Search code examples
ruby-on-railsrubyactiverecordrakerakefile

Rake task not saving or creating new record in database


I've created a ruby script that executes fine if I run it from Console.

The script fetches some information from various websites and saves it to my database table.

However, when I want to turn the code into a rake task, the code still runs, but it does not save any new records.
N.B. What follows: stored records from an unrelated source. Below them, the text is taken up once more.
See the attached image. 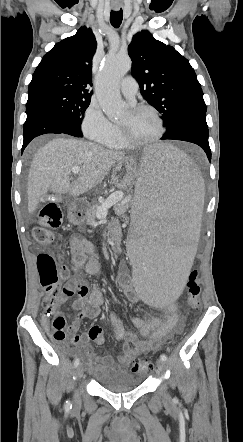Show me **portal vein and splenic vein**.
<instances>
[{
    "label": "portal vein and splenic vein",
    "mask_w": 243,
    "mask_h": 442,
    "mask_svg": "<svg viewBox=\"0 0 243 442\" xmlns=\"http://www.w3.org/2000/svg\"><path fill=\"white\" fill-rule=\"evenodd\" d=\"M72 172L74 174L80 173V167L75 166L72 168ZM123 198L122 192H117L109 196V198L105 201L102 206H100L96 212V217L98 219H103L107 216L108 209L111 208L113 205H115L117 202H119Z\"/></svg>",
    "instance_id": "1"
}]
</instances>
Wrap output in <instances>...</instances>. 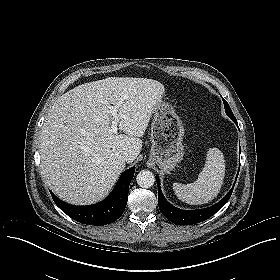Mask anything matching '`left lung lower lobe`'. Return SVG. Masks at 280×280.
Listing matches in <instances>:
<instances>
[{"label":"left lung lower lobe","instance_id":"obj_1","mask_svg":"<svg viewBox=\"0 0 280 280\" xmlns=\"http://www.w3.org/2000/svg\"><path fill=\"white\" fill-rule=\"evenodd\" d=\"M237 124V122H235ZM238 126V124H237ZM240 169V168H239ZM239 173V171H238ZM238 176V175H237ZM237 180V178H236ZM156 181L158 184V204L161 213L169 219L171 222H173L176 225H191L195 223L202 222L211 216H213L216 212H218L229 200L231 197L233 188L227 193V195L217 204L214 206H211L206 209L201 210H181L174 206H172L170 203H168L159 187V180L156 177Z\"/></svg>","mask_w":280,"mask_h":280}]
</instances>
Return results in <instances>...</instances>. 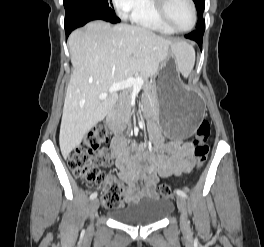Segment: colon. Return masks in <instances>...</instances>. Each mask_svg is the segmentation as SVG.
I'll return each instance as SVG.
<instances>
[{"label": "colon", "instance_id": "colon-1", "mask_svg": "<svg viewBox=\"0 0 264 247\" xmlns=\"http://www.w3.org/2000/svg\"><path fill=\"white\" fill-rule=\"evenodd\" d=\"M210 132L211 127L207 120H202L195 131L192 144L198 168H201L207 160L209 154L207 141ZM107 141V129L104 126L96 127L70 153L67 163L77 178L90 185H101L103 206L116 209L123 205L121 186L115 178L108 176L101 169L106 164ZM157 192L163 198L171 195V190L167 185L158 186Z\"/></svg>", "mask_w": 264, "mask_h": 247}]
</instances>
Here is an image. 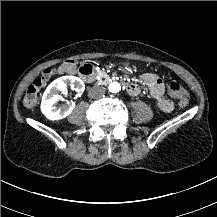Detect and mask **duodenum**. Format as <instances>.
<instances>
[{"label": "duodenum", "instance_id": "duodenum-1", "mask_svg": "<svg viewBox=\"0 0 217 217\" xmlns=\"http://www.w3.org/2000/svg\"><path fill=\"white\" fill-rule=\"evenodd\" d=\"M96 69L92 64H84L80 68V75L86 82H92L95 78ZM126 91L131 95H136L139 92V88L134 83H128L125 85Z\"/></svg>", "mask_w": 217, "mask_h": 217}]
</instances>
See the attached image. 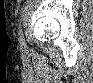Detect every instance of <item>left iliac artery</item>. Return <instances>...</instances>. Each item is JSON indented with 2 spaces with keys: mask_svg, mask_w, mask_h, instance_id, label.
<instances>
[{
  "mask_svg": "<svg viewBox=\"0 0 93 83\" xmlns=\"http://www.w3.org/2000/svg\"><path fill=\"white\" fill-rule=\"evenodd\" d=\"M18 35H19L20 44L24 45L25 44V39H24V36H23V33H22L21 25H19Z\"/></svg>",
  "mask_w": 93,
  "mask_h": 83,
  "instance_id": "44dca946",
  "label": "left iliac artery"
}]
</instances>
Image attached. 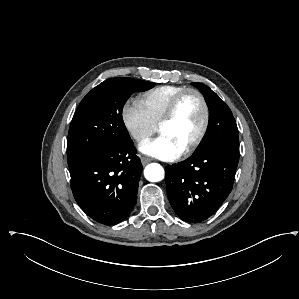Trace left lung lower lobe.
<instances>
[{
  "label": "left lung lower lobe",
  "mask_w": 299,
  "mask_h": 299,
  "mask_svg": "<svg viewBox=\"0 0 299 299\" xmlns=\"http://www.w3.org/2000/svg\"><path fill=\"white\" fill-rule=\"evenodd\" d=\"M238 161L239 152L217 147L168 165L167 195L176 214L188 222L206 220L231 192Z\"/></svg>",
  "instance_id": "left-lung-lower-lobe-1"
}]
</instances>
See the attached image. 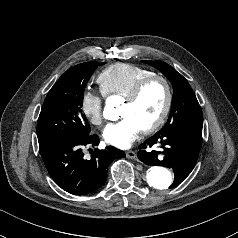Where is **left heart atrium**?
<instances>
[{
	"mask_svg": "<svg viewBox=\"0 0 238 238\" xmlns=\"http://www.w3.org/2000/svg\"><path fill=\"white\" fill-rule=\"evenodd\" d=\"M141 131L138 123L129 116L123 117L115 123L107 125L103 131L104 140L116 147L127 148Z\"/></svg>",
	"mask_w": 238,
	"mask_h": 238,
	"instance_id": "obj_1",
	"label": "left heart atrium"
}]
</instances>
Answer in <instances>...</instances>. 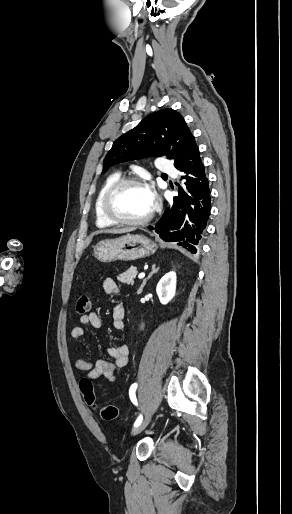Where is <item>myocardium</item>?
<instances>
[{"instance_id":"obj_1","label":"myocardium","mask_w":292,"mask_h":514,"mask_svg":"<svg viewBox=\"0 0 292 514\" xmlns=\"http://www.w3.org/2000/svg\"><path fill=\"white\" fill-rule=\"evenodd\" d=\"M128 186L143 187V184L141 183L140 180H138L137 178H134V177L120 178L117 181L113 182L109 187L106 188V190L102 194L101 201H100L101 212L113 224L126 225V226L142 225V224L146 223L152 217L153 212H154V205L151 207V209L145 216L138 218V219H133V220L120 218L119 216L114 214L110 209L109 201H110L111 196L117 190H119L123 187H128Z\"/></svg>"}]
</instances>
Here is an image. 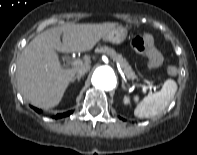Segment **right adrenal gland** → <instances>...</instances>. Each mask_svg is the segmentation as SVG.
<instances>
[{
    "instance_id": "2a0ac1e0",
    "label": "right adrenal gland",
    "mask_w": 197,
    "mask_h": 155,
    "mask_svg": "<svg viewBox=\"0 0 197 155\" xmlns=\"http://www.w3.org/2000/svg\"><path fill=\"white\" fill-rule=\"evenodd\" d=\"M81 77H83V75H77L76 77H74L72 80H71V83H74L76 80H78V82L80 81Z\"/></svg>"
}]
</instances>
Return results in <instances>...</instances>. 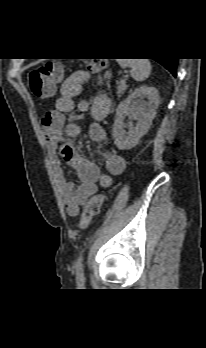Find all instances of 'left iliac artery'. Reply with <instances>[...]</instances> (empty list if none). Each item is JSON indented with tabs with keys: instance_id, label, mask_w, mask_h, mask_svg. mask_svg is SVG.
Here are the masks:
<instances>
[{
	"instance_id": "obj_1",
	"label": "left iliac artery",
	"mask_w": 206,
	"mask_h": 348,
	"mask_svg": "<svg viewBox=\"0 0 206 348\" xmlns=\"http://www.w3.org/2000/svg\"><path fill=\"white\" fill-rule=\"evenodd\" d=\"M75 268L77 271V280L79 283H83L84 282V273H83V256L81 255L76 264H75Z\"/></svg>"
}]
</instances>
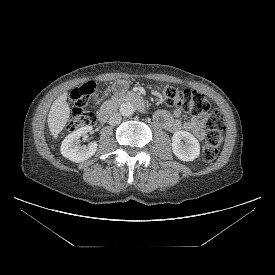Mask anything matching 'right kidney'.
<instances>
[{
    "instance_id": "right-kidney-1",
    "label": "right kidney",
    "mask_w": 275,
    "mask_h": 275,
    "mask_svg": "<svg viewBox=\"0 0 275 275\" xmlns=\"http://www.w3.org/2000/svg\"><path fill=\"white\" fill-rule=\"evenodd\" d=\"M91 126L79 128L65 137L61 144V154L67 159L79 163L92 157L97 150V143H90L88 146H80L79 138L90 132Z\"/></svg>"
}]
</instances>
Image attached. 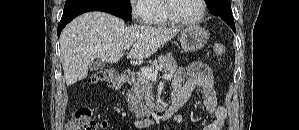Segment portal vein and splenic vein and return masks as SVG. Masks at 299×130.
<instances>
[{
	"mask_svg": "<svg viewBox=\"0 0 299 130\" xmlns=\"http://www.w3.org/2000/svg\"><path fill=\"white\" fill-rule=\"evenodd\" d=\"M131 48L130 45H126L124 46V50H129ZM141 72L145 75L146 78L152 80V81H156L157 78V72H155L154 70L148 68V67H142L141 68ZM173 77L172 74H164L163 78L165 80H171Z\"/></svg>",
	"mask_w": 299,
	"mask_h": 130,
	"instance_id": "obj_1",
	"label": "portal vein and splenic vein"
}]
</instances>
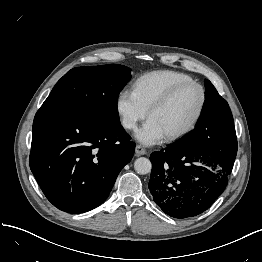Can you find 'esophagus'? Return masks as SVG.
Returning a JSON list of instances; mask_svg holds the SVG:
<instances>
[{"instance_id":"obj_1","label":"esophagus","mask_w":262,"mask_h":262,"mask_svg":"<svg viewBox=\"0 0 262 262\" xmlns=\"http://www.w3.org/2000/svg\"><path fill=\"white\" fill-rule=\"evenodd\" d=\"M135 153L137 156H141L147 154V150L141 145H136Z\"/></svg>"}]
</instances>
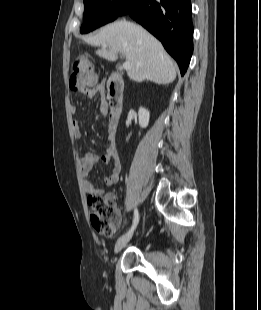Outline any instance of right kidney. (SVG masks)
<instances>
[{
    "instance_id": "obj_1",
    "label": "right kidney",
    "mask_w": 261,
    "mask_h": 310,
    "mask_svg": "<svg viewBox=\"0 0 261 310\" xmlns=\"http://www.w3.org/2000/svg\"><path fill=\"white\" fill-rule=\"evenodd\" d=\"M139 125L141 128H146L149 123L150 113L147 109L140 107L138 111Z\"/></svg>"
}]
</instances>
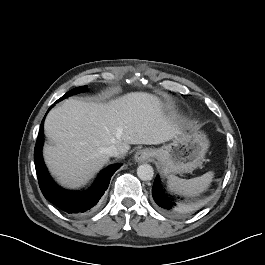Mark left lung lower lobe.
Segmentation results:
<instances>
[{
	"mask_svg": "<svg viewBox=\"0 0 265 265\" xmlns=\"http://www.w3.org/2000/svg\"><path fill=\"white\" fill-rule=\"evenodd\" d=\"M152 196L159 210L167 215H180L187 211V208L181 205L176 198L163 192L158 176L152 187Z\"/></svg>",
	"mask_w": 265,
	"mask_h": 265,
	"instance_id": "left-lung-lower-lobe-1",
	"label": "left lung lower lobe"
}]
</instances>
I don't get any errors from the rake either.

# Add your own tasks in files placed in lib/tasks ending in .rake,
# for example lib/tasks/capistrano.rake, and they will automatically be           available to Rake.

require File.expand_path('../config/application', __FILE__)

Rails.application.load_tasks

require './crawler2.rb'
task :default => [:crawler]

task :crawler do

### ###

require 'rubygems'
require 'nokogiri'
require 'open-uri'

start = Time.now

$a = 0

sites = ["http://www.nytimes.com","http://www.news.com"]

for $a in 0..sites.size-1

url = sites[$a] 

$i = 75

$error = 0

avoid_these_links = ["/tv", "//www.facebook.com/"]

doc = Nokogiri::HTML(open(url))

    links = doc.css("a")
    hrefs = links.map {|link| link.attribute('href').to_s}.uniq.sort.delete_if {|href| href.empty?}.delete_if {|href| avoid_these_links.any? { |w| href =~ /#{w}/ }}.delete_if {|href| href.size < 10 }

#puts hrefs.length

#puts hrefs

for $i in 0..hrefs.length
    begin

        #puts hrefs[60] #for debugging)

    #file = open(url)
    #doc = Nokogiri::HTML(file) do

        if hrefs[$i].downcase().include? "http://"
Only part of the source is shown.